Certainty Equivalent Quadratic Control for Markov Jump Systems
This work addresses robustness issues in control theory for systems with abrupt changes, providing theoretical guarantees for practitioners, but it appears incremental as it builds on existing MJS frameworks.
The paper tackled the problem of robustness in certainty equivalent model-based optimal control for Markov jump linear systems with quadratic cost, establishing explicit perturbation bounds for the solution to coupled Riccati equations and the optimal cost that decay as O(ε+η) and O((ε+η)^2) respectively.

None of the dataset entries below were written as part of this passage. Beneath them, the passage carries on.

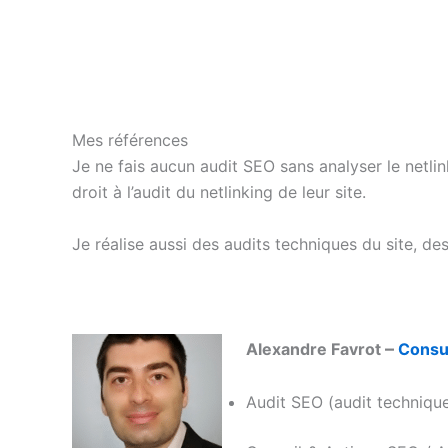
Mes références
Je ne fais aucun audit SEO sans analyser le netl
droit à l’audit du netlinking de leur site.
Je réalise aussi des audits techniques du site, d
–
Alexandre Favrot
Consu
Audit SEO (audit techniqu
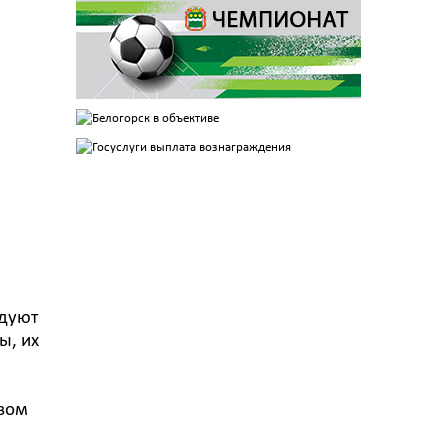
едуют
ы, их
овом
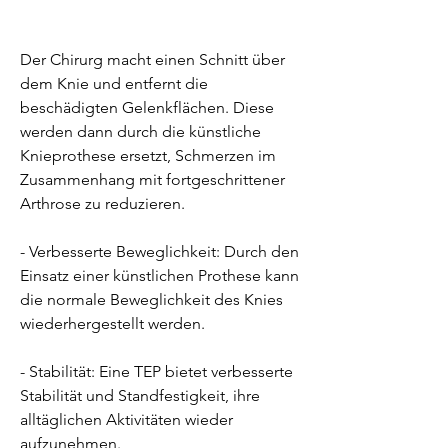
Der Chirurg macht einen Schnitt über 
dem Knie und entfernt die 
beschädigten Gelenkflächen. Diese 
werden dann durch die künstliche 
Knieprothese ersetzt, Schmerzen im 
Zusammenhang mit fortgeschrittener 
Arthrose zu reduzieren.
- Verbesserte Beweglichkeit: Durch den 
Einsatz einer künstlichen Prothese kann 
die normale Beweglichkeit des Knies 
wiederhergestellt werden.
- Stabilität: Eine TEP bietet verbesserte 
Stabilität und Standfestigkeit, ihre 
alltäglichen Aktivitäten wieder 
aufzunehmen.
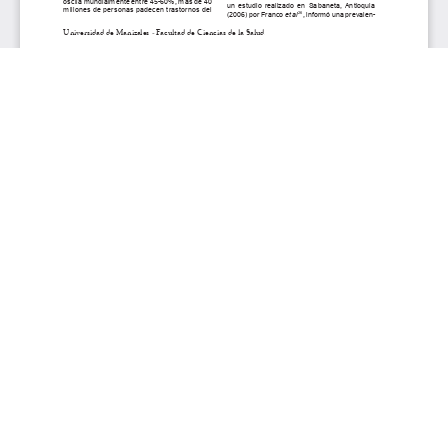
Aceptar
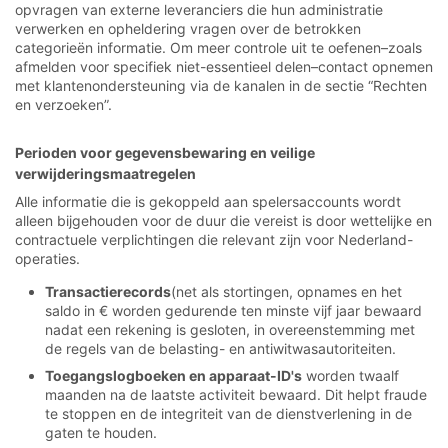
opvragen van externe leveranciers die hun administratie
verwerken en opheldering vragen over de betrokken
categorieën informatie. Om meer controle uit te oefenen–zoals
afmelden voor specifiek niet-essentieel delen–contact opnemen
met klantenondersteuning via de kanalen in de sectie “Rechten
en verzoeken”.
Perioden voor gegevensbewaring en veilige
verwijderingsmaatregelen
Alle informatie die is gekoppeld aan spelersaccounts wordt
alleen bijgehouden voor de duur die vereist is door wettelijke en
contractuele verplichtingen die relevant zijn voor Nederland-
operaties.
Transactierecords
(net als stortingen, opnames en het
saldo in € worden gedurende ten minste vijf jaar bewaard
nadat een rekening is gesloten, in overeenstemming met
de regels van de belasting- en antiwitwasautoriteiten.
Toegangslogboeken en apparaat-ID's
worden twaalf
maanden na de laatste activiteit bewaard. Dit helpt fraude
te stoppen en de integriteit van de dienstverlening in de
gaten te houden.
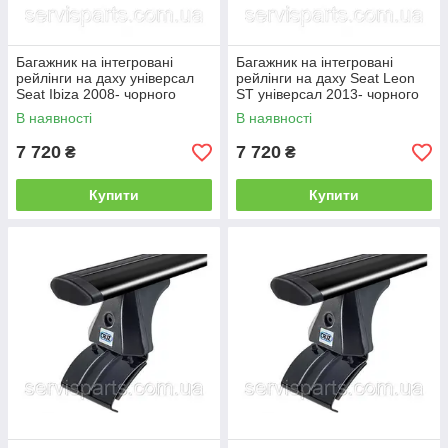
Багажник на інтегровані
Багажник на інтегровані
рейлінги на даху універсал
рейлінги на даху Seat Leon
Seat Ibiza 2008- чорного
ST універсал 2013- чорного
кольору
кольору
В наявності
В наявності
7 720
7 720
₴
₴
Купити
Купити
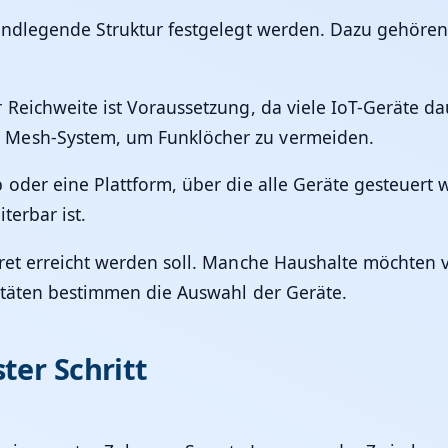
undlegende Struktur festgelegt werden. Dazu gehören 
 Reichweite ist Voraussetzung, da viele IoT-Geräte d
 Mesh-System, um Funklöcher zu vermeiden.
oder eine Plattform, über die alle Geräte gesteuert w
terbar ist.
ret erreicht werden soll. Manche Haushalte möchten 
itäten bestimmen die Auswahl der Geräte.
ter Schritt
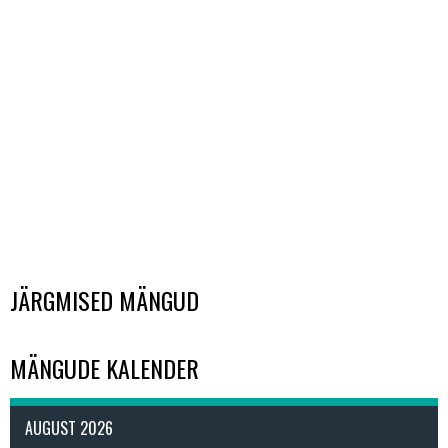
JÄRGMISED MÄNGUD
MÄNGUDE KALENDER
AUGUST 2026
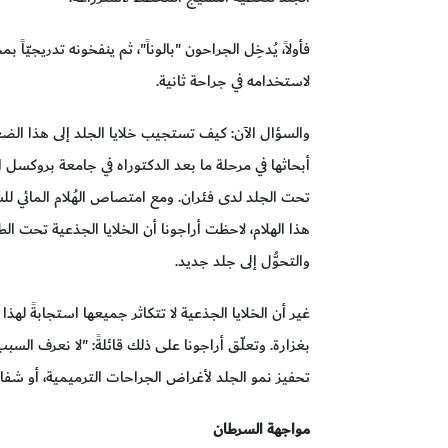
فأولاً، يُدخِل الجراحون "بالوناً"، ثم ينفخونه تدريجي
لاستخدامه في جراحة ثانية.
والسؤال الآن: كيف تستجيب خلايا الجلد إلى هذا الضغ
أبحاثها في مرحلة ما بعد الدكتوراه في جامعة بروكسل الح
هذا الهلام، لاحظت أراجونا أن الخلايا الجذعية تحت الطب
والتحوُّل إلى جلد جديد.
غير أن الخلايا الجذعية لا تتكاثر جميعها استجابةً له
بغزارة. وتعلّق أراجونا على ذلك قائلةً: "لا نعرف السب
تحفيز نمو الجلد لأغراض الجراحات الترميمية، أو شفاء
مواجهة السرطان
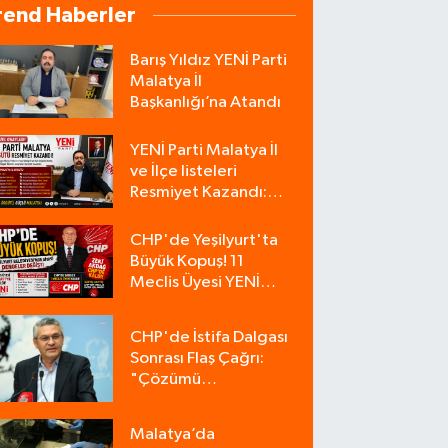
rend Haberler
Barış Yıldız YENİ Parti
Malatya İl
Başkanlığı’na Atandı
YENİ Parti Malatya İl
ve İlçe listeleri
Resmiyet Kazandı:
İşte Tam Liste
CHP'de Yeşilyurt'ta
Büyük Kopuş! 11
Meclis Üyesi YENİ
Parti'ye Katıldı, CHP
Tek Üyeyle Kaldı
CHP'de İstifa Dalgası
Sonrası Flaş Çağrı:
"Çözümü
Bulacağımız Tek
Zemin Kurultaydır"
Malatya’da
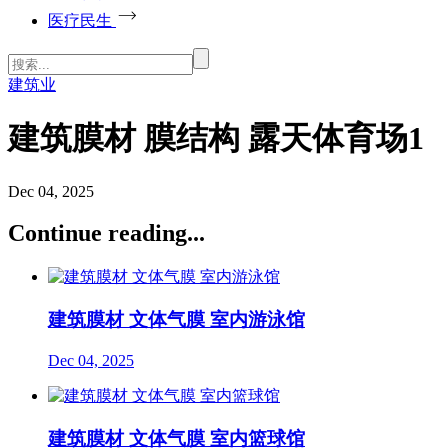
医疗民生
建筑业
建筑膜材 膜结构 露天体育场1
Dec 04, 2025
Continue reading...
建筑膜材 文体气膜 室内游泳馆
Dec 04, 2025
建筑膜材 文体气膜 室内篮球馆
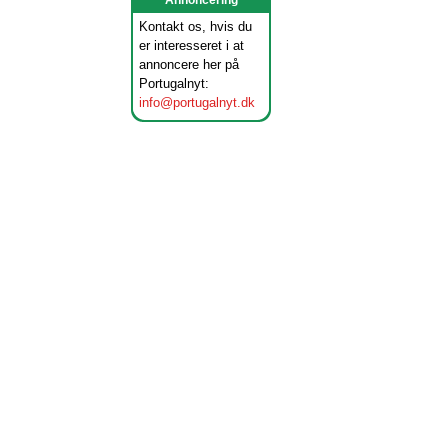
Annoncering
Kontakt os, hvis du
er interesseret i at
annoncere her på
Portugalnyt:
info@portugalnyt.dk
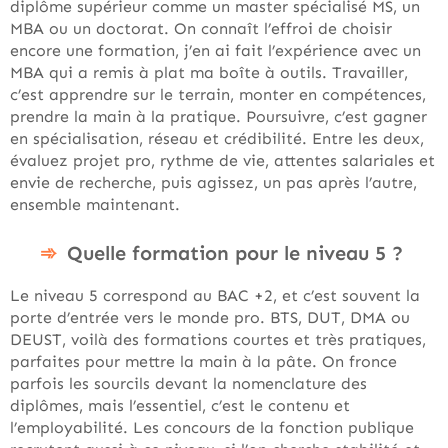
diplôme supérieur comme un master spécialisé MS, un
MBA ou un doctorat. On connaît l’effroi de choisir
encore une formation, j’en ai fait l’expérience avec un
MBA qui a remis à plat ma boîte à outils. Travailler,
c’est apprendre sur le terrain, monter en compétences,
prendre la main à la pratique. Poursuivre, c’est gagner
en spécialisation, réseau et crédibilité. Entre les deux,
évaluez projet pro, rythme de vie, attentes salariales et
envie de recherche, puis agissez, un pas après l’autre,
ensemble maintenant.
Quelle formation pour le niveau 5 ?
Le niveau 5 correspond au BAC +2, et c’est souvent la
porte d’entrée vers le monde pro. BTS, DUT, DMA ou
DEUST, voilà des formations courtes et très pratiques,
parfaites pour mettre la main à la pâte. On fronce
parfois les sourcils devant la nomenclature des
diplômes, mais l’essentiel, c’est le contenu et
l’employabilité. Les concours de la fonction publique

Real-world control applications often involve complex dynamics subject to abrupt changes or variations. Markov jump linear systems (MJS) provide a rich framework for modeling such dynamics. Despite an extensive history, theoretical understanding of parameter sensitivities of MJS control is somewhat lacking. Motivated by this, we investigate robustness aspects of certainty equivalent model-based optimal control for MJS with quadratic cost function. Given the uncertainty in the system matrices and in the Markov transition matrix is bounded by $ε$ and $η$ respectively, robustness results are established for (i) the solution to coupled Riccati equations and (ii) the optimal cost, by providing explicit perturbation bounds which decay as $\mathcal{O}(ε+ η)$ and $\mathcal{O}((ε+ η)^2)$ respectively.